It was my first time to be in Tacloban, Leyte and how ironic to note that I went there not to enjoy the scenery of the place or appreciate the architecture of San Juanico Bridge, but as Guruji says, to pour forth into action the inner joy to serve.
I went on a sunny Friday weekend from Manila, together with several BeST teachers who happen to be my work colleagues. I kept my expectations low of the place, because the footage I got from the news is that the place is still in disarray and there’s still so much things to do in terms of relief and needs.
This is the worst place I have seen after a typhoon, to think that it’s been three weeks since Yolanda struck the city. The air in some area still stench of dead animals and unaccounted humans. Garbage and wastes littered the streets. There’s a semblance of normalcy in the city because local residents are doing what they can to move on—busy with cleaning and sweeping the streets, fixing roofs, laughing from their different experiences. But the fact remains that the trauma from what happened still lingers.
I am a volunteer for Art of Living Philippines, an international NGO dealing with stress elimination and inner peace. We were sent there to do Breath & Sound Therapy (BeST) for Yolanda survivors. It is a sound and breathing technique for kids and adults that can help them cope with trauma, so they can go on with their lives normally.
We were divided into 3 groups so we can maximize coverage of the area. My first BeST salvo was in the morning of Saturday, November 30. We went to Barangay Anibong, a seaside community that was heavily affected by the typhoon. Residents were temporarily housed in a school. We went there around 10AM, and a group of volunteers from a local hospital is doing a medical mission. They are using the stage of the school so we have to make use of the flat ground fronting the stage for the BeST session. With sun shining brightly, and no shelter to cover from, we have to make use of the tiny shade from the stage so we can start with the games first. Initially, I started the program with 8 kids joining, but when the Tree Pose game started (a balance game, like mountain pose but standing with one leg), more kids joined. They were smiling and enjoying the fun, even if some of them are in direct sunlight. The best thing about this group is that they are very easy to follow instructions. When I say that they will close their eyes while saying OM, they follow. Very well behaved.
My second lead of the BeST was in the afternoon in Redemptorist Church. Most of the evacuees were sent home when we got there, so we have to make do with the remaining kids who are still there. We did our BeST inside the church. I have to keep my tone a little lower because some adults are praying inside. I started with exercises and stretching, telling them that this is just the same as what they do prior to flag ceremony in school (maybe, some of them missed going to school now). It’s good to know that most of them are laughing while doing it, a reassuring sight for a teacher to see.

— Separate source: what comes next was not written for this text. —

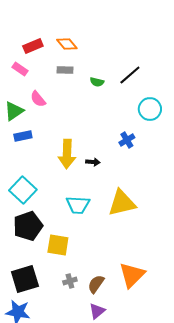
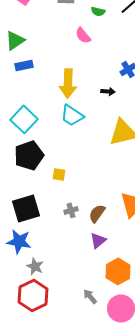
pink semicircle: (38, 99) -> (83, 35), moved
black arrow: (93, 162) -> (108, 91), moved
cyan trapezoid: (78, 205) -> (72, 115), moved, turned 30
yellow square: (58, 245) -> (59, 174), size x0.6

I am reminded that to give without expecting anything in return is the true nature of divine love which we all should aspire. The unexplainable feeling of happiness that I felt from seeing kids laughing while they are doing the activities, and thanking us when we are to leave, is a momentous treasure that I will keep for the rest of my life. Teaching BeST connects me to these kids, and makes them a part of me. This connectivity dissolves barriers that separate our happiness from their happiness.
I commit myself to doing more of this in the future, amidst busy routines, because it breaks my boundary of what love truly is; that loving every human being unconditionally is our true Self.
My perspective of things gets deeper as I practice seva regularly. As the famous saying said, we come to realize that the true measure of our lives is not how much we have gained for ourselves, but how much we have given to others.